Work required:
Copy each line of the records that includes "nelle".

Excerpts from a dataset:
+++

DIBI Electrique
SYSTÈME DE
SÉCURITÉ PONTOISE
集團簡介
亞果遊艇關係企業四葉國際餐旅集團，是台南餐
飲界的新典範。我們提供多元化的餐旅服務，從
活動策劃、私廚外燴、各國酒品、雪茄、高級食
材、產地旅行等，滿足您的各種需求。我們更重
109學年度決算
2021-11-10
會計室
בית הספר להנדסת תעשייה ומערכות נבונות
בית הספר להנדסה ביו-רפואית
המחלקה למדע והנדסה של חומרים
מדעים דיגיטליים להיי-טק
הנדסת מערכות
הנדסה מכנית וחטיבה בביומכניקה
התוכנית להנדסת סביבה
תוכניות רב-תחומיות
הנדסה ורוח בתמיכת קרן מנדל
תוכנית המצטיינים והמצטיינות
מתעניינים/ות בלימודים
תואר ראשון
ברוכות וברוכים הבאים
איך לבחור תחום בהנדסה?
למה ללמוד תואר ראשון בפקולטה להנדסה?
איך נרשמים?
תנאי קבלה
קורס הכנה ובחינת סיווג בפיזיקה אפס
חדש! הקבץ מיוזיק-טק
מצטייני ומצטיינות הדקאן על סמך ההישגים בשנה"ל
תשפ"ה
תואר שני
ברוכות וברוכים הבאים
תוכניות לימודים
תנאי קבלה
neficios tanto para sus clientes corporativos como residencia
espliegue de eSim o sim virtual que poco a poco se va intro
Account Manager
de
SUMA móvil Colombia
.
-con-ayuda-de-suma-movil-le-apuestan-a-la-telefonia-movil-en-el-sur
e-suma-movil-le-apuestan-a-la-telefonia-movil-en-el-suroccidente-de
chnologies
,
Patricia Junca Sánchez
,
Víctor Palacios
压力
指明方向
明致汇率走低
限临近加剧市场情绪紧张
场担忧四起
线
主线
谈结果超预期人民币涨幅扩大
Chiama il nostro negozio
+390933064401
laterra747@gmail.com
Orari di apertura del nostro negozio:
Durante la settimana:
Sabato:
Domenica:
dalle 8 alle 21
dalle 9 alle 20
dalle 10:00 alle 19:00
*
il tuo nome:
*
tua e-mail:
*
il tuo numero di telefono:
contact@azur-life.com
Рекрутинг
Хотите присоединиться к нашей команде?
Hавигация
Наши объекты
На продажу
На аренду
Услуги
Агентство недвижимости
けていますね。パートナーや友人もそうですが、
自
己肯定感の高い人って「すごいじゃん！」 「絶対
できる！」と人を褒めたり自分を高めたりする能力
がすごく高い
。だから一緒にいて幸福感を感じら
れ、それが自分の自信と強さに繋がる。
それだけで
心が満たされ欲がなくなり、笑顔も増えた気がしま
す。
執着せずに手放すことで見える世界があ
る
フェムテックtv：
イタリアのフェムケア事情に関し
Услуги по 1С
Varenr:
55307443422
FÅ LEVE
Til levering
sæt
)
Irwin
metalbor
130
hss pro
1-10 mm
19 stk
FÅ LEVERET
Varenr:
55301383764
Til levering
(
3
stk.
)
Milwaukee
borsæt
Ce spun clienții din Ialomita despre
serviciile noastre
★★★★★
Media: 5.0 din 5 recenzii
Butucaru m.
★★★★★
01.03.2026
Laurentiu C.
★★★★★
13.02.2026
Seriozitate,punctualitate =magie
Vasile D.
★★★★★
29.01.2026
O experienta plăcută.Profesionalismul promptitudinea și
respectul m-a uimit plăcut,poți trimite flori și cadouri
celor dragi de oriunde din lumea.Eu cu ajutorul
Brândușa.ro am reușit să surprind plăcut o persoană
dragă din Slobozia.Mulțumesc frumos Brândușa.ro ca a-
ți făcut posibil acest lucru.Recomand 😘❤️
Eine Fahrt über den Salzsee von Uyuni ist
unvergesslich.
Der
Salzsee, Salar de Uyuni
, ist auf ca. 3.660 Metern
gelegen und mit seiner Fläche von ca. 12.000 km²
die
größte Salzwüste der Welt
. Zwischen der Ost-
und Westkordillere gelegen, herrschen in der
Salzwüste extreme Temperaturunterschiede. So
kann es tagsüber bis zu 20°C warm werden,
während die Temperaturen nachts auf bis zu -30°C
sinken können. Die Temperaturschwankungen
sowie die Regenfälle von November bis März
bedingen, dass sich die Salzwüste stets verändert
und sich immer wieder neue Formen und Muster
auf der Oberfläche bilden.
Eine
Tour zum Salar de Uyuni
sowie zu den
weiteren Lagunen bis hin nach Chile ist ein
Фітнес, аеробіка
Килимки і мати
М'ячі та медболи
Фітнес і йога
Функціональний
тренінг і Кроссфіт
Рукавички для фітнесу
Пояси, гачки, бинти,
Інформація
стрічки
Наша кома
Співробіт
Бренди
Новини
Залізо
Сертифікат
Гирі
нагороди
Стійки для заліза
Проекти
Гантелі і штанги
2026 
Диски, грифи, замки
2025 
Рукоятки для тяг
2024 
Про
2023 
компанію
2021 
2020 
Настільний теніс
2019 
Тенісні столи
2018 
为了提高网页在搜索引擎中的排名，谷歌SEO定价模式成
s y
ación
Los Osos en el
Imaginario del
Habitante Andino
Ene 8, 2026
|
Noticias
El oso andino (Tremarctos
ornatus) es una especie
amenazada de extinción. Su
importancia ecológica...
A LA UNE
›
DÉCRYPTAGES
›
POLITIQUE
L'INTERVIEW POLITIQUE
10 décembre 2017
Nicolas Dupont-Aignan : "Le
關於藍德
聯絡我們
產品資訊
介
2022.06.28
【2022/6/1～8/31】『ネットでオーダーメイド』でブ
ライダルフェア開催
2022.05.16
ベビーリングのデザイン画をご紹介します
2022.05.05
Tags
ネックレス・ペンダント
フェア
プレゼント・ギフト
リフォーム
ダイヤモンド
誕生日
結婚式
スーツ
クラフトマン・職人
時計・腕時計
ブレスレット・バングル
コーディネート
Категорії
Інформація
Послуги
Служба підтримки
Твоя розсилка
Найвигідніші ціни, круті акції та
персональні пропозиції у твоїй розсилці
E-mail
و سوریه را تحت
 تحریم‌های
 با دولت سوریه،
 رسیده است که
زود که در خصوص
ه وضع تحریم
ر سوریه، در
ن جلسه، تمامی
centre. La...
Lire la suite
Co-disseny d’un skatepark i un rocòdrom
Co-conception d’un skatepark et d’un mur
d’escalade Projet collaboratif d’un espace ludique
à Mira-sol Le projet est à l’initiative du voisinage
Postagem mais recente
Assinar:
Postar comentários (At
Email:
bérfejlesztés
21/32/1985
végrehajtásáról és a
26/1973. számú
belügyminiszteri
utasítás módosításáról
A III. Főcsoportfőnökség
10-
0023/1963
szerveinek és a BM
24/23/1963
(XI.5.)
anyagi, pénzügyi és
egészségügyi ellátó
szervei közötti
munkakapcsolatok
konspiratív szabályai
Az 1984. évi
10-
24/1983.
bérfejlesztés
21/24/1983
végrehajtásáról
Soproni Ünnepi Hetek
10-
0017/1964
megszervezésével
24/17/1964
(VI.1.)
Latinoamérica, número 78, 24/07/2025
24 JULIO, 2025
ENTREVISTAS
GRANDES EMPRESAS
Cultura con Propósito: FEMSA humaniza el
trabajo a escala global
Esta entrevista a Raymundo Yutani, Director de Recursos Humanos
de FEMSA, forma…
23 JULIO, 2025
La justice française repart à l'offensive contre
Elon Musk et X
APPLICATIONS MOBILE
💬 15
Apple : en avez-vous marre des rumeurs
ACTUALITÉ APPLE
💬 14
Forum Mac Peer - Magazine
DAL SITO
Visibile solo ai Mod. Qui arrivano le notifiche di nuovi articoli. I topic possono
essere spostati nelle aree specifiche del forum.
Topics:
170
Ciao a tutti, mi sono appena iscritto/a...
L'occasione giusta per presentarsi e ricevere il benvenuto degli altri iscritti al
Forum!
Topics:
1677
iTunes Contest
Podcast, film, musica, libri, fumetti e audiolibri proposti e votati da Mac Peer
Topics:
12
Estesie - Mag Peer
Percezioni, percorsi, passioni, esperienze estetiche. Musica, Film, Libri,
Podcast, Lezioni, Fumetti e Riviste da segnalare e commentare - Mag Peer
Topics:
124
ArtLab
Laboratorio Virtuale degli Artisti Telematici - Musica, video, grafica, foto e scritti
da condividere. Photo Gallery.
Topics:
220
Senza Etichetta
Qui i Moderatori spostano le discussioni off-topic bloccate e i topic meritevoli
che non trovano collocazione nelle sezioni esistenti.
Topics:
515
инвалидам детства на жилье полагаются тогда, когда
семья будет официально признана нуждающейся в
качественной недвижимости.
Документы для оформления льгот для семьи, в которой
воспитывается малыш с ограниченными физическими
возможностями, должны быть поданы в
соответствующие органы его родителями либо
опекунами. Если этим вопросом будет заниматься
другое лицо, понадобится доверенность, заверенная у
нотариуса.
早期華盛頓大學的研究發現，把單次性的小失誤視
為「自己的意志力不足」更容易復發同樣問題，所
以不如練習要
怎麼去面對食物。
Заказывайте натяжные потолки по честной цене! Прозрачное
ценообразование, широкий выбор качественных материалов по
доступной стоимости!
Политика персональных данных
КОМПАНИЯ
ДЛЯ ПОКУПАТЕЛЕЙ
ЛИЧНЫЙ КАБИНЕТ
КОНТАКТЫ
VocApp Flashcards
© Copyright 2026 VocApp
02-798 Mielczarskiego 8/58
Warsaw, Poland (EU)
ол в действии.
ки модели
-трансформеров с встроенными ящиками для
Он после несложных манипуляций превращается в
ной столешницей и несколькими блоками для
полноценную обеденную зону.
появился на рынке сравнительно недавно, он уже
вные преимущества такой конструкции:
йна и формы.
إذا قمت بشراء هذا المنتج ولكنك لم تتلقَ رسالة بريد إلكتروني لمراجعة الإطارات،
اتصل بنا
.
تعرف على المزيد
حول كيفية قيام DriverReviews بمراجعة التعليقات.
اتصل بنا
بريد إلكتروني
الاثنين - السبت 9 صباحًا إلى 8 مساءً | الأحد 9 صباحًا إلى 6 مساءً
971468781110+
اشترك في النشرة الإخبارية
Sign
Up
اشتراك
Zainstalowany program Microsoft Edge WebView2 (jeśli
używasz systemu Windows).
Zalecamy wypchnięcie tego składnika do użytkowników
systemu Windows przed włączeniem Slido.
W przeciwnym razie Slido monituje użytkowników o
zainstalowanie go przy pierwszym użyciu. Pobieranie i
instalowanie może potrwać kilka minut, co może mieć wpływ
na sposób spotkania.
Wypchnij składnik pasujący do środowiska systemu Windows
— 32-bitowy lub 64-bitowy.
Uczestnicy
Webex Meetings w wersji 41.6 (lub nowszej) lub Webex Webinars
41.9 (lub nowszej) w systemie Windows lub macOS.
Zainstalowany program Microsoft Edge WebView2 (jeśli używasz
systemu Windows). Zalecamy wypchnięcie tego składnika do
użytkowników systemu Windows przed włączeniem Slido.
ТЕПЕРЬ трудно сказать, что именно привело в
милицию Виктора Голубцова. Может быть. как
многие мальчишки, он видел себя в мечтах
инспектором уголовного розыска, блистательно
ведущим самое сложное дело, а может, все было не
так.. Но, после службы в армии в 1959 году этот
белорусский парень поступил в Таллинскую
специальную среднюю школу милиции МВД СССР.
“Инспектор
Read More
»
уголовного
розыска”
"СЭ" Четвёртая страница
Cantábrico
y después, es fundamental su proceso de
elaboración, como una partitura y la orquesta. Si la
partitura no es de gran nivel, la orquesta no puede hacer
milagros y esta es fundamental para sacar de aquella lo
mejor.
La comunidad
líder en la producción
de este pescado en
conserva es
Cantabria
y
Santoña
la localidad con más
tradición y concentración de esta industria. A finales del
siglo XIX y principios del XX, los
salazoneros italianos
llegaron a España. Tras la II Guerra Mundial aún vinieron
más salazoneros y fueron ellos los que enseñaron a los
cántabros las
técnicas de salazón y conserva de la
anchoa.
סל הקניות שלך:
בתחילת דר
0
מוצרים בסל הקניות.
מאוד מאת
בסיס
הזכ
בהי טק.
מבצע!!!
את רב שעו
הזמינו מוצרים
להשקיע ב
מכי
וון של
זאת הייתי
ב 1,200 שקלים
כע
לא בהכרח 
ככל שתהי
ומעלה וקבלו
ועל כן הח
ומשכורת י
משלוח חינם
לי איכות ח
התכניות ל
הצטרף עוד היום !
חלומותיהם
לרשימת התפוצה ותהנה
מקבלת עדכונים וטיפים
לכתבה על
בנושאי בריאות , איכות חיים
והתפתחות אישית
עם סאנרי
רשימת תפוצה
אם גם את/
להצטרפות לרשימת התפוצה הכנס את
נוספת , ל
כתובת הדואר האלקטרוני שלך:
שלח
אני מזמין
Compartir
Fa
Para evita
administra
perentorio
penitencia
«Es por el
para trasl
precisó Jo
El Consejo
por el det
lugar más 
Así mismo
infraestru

+++

Solution for this task:
essere spostati nelle aree specifiche del forum.
che non trovano collocazione nelle sezioni esistenti.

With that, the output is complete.